Alzheimer’s disease is often referred to as one of the final frontiers in drug discovery. It represents one of the most complex, elusive and high stakes areas in medical research. It is one of the most formidable challenges in neuroscience and drug development due to the complexity of the brain, the long pre-clinical phase of the disease and the difficulty in measuring outcomes.
The stakes are high
Alzheimer’s disease and other forms of dementia are unfortunately common; many readers will likely know someone affected by these conditions. Alzheimer’s disease is a progressive neurological disorder that unfolds gradually, impacting memory, cognitive functions and daily activities.
The preclinical stage involves brain changes occurring years before any symptoms emerge. This is followed by mild cognitive impairment, characterized by subtle memory issues while maintaining independence. In the early stage of mild dementia, noticeable memory lapses may occur, such as difficulty in word-finding or becoming disoriented. The middle stage, or moderate dementia, sees increased confusion, mood fluctuations, challenges with daily tasks and behavioural changes. The late stage, or severe dementia, results in individuals losing the ability to communicate, recognize loved ones or control movements, necessitating full-time care.
Beyond the significant emotional and personal toll, the economic cost of Alzheimer’s disease and other dementias is substantial. Annually, unpaid care, social care and healthcare costs amount to an estimated $1.3 trillion, with this figure projected to more than double by 2030.

The amyloid hypothesis
Until recent advancements, most treatments focused on managing the disease’s symptoms rather than addressing its root cause. The amyloid hypothesis proposes that Alzheim
er’s disease is caused by an accumulation of amyloid beta protein fragments in the brain. These fragments clump together, disrupting communication between brain cells and eventually causing cell death. This hypothesis has guided research since the early 1990s, following the pioneering work of Professor John Hardy and his team at University College London (UCL). They first identified genetic mutations associated with certain types of Alzheimer’s and then observed the build-up of amyloid beta plaques in patients. The key question is whether eliminating this build-up of amyloid will stop the disease’s progress?
Major breakthroughs?
There have been several advancements in anti-amyloid treatments, with new medications such as Eisai’s Lecanemab and Eli Lilly’s Donanemab demonstrating effectiveness in clearing amyloid from the brain and decelerating the progression of the disease by up to 35% in clinical trials. However, the real-world results have been less impressive. In the US, physicians have been reluctant to prescribe these medications, and many health systems globally have refused to cover the costs.

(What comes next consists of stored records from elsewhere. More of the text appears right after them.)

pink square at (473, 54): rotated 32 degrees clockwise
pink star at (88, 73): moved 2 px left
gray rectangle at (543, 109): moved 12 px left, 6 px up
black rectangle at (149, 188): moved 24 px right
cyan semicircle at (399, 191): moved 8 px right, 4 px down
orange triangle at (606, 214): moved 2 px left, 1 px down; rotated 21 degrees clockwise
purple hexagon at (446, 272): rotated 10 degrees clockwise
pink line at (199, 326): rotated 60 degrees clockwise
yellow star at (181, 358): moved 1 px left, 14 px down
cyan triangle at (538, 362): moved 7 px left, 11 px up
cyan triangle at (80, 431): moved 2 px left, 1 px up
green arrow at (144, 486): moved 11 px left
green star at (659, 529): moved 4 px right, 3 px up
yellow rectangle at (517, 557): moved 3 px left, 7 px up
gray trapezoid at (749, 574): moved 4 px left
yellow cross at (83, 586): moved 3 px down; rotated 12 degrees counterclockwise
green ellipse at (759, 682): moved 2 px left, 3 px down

The recent decision by National Institute for Health and Care Excellence (NICE), one of the primary decision-making bodies for the NHS in the UK, not to cover the estimated $30,000 annual cost highlights the issues, concluding that these drugs offer only modest benefits and require significant resources to administer via intravenous infusion and the necessary scans for diagnosis and monitoring.
Does this disprove the amyloid hypothesis? A significant challenge is that by the time patients typically exhibit symptoms and become eligible for these treatments, the brain damage incurred during the long, multi-decade pre-clinical stage is irreversible. By focusing trials on symptomatic patients or those already at an advanced stage of the disease, the best achievable outcome is a deceleration of decline. However, if we can diagnose the disease earlier in its course, when patients are still cognitively normal, the outcomes could be substantially different.
A new hope
There are several imminent developments poised to significantly alter the landscape. Blood-based diagnostics developed by companies such as Sysmex are on the verge of receiving regulatory approval. These diagnostics can detect specific proteins in the blood many years before symptoms manifest, offering a simpler and more cost-effective alternative to brain scans and lumbar punctures.

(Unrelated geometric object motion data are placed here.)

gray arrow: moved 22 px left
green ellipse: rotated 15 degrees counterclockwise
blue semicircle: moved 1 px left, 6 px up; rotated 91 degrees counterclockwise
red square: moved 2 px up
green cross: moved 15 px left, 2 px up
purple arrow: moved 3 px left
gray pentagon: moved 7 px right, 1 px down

The next generation of treatments, such as Eli Lilly’s Remternetug, currently in phase 3 trials, will be administered subcutaneously, like insulin pens.

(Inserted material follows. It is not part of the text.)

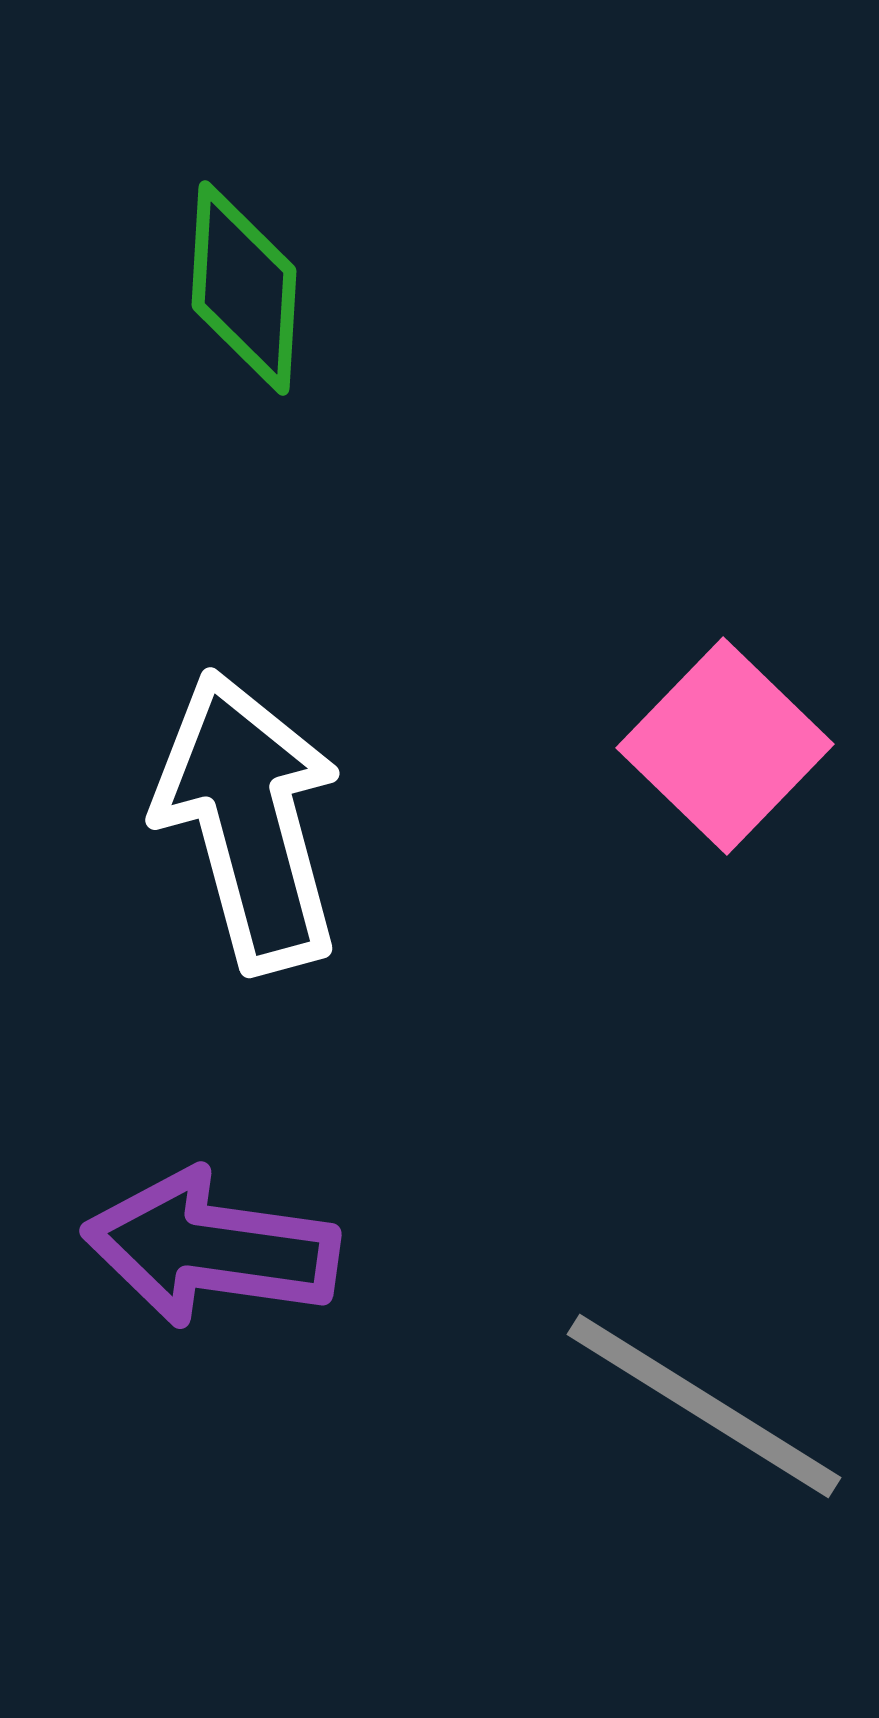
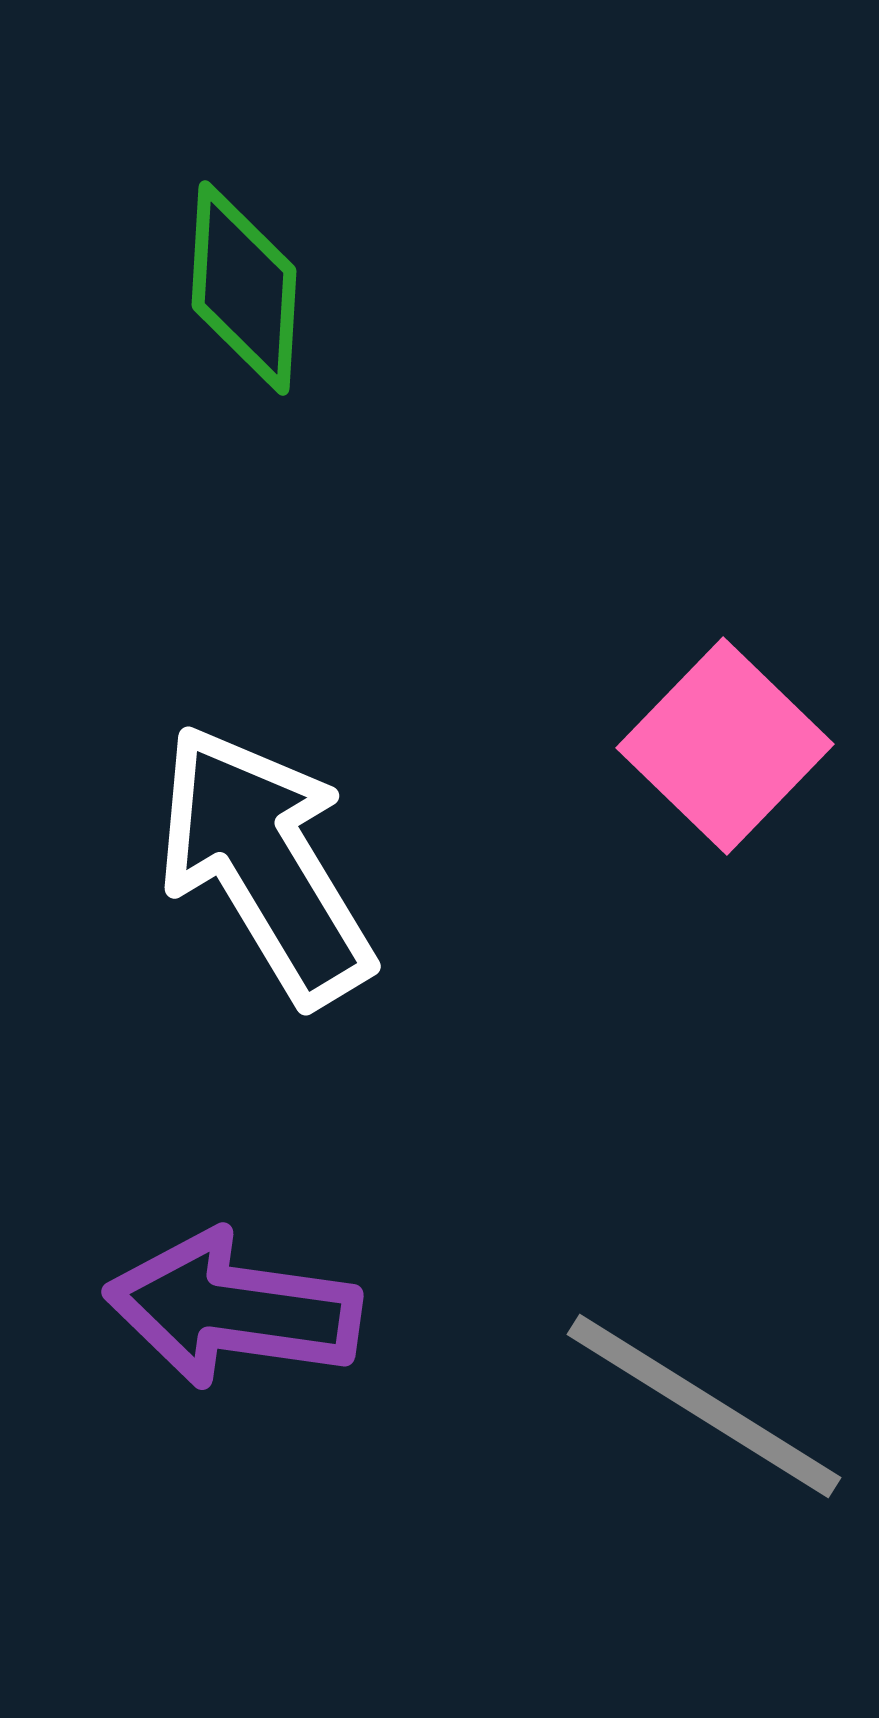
white arrow: moved 16 px right, 43 px down; rotated 16 degrees counterclockwise
purple arrow: moved 22 px right, 61 px down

Looking further ahead, primary prevention trials are exploring the administration of anti-amyloid drugs to individuals genetically at risk, up to 25 years before the expected onset of symptoms. Additionally, combination treatments that address both amyloid beta accumulation and associated Tau tangles are under investigation. These have the potential to transform Alzheimer’s disease into a manageable chronic condition, akin to the advancements in HIV treatments during the 1990s.
What about the cost?
The recent decision by NICE primarily focused on quantifiable costs to the NHS and observable benefits, but it did not consider the quality of life and financial implications for patients and their families. A more holistic analysis could potentially lead to different conclusions. The cost of housing a dementia patient in a care home with specialist nursing care exceeds $100,000 a year and is increasing. Additionally, the benefits of having patients and their caregivers remain in the workforce for longer are likely to be substantial.
Tackling Alzheimer’s disease is a significant challenge, but recent advancements in diagnostics and treatments offer hope. Early diagnosis and innovative therapies are paving the way for better management of the condition, potentially improving patients’ quality of life to a degree where the benefits will far exceed the costs. While obstacles remain, the progress made signifies a crucial step forward.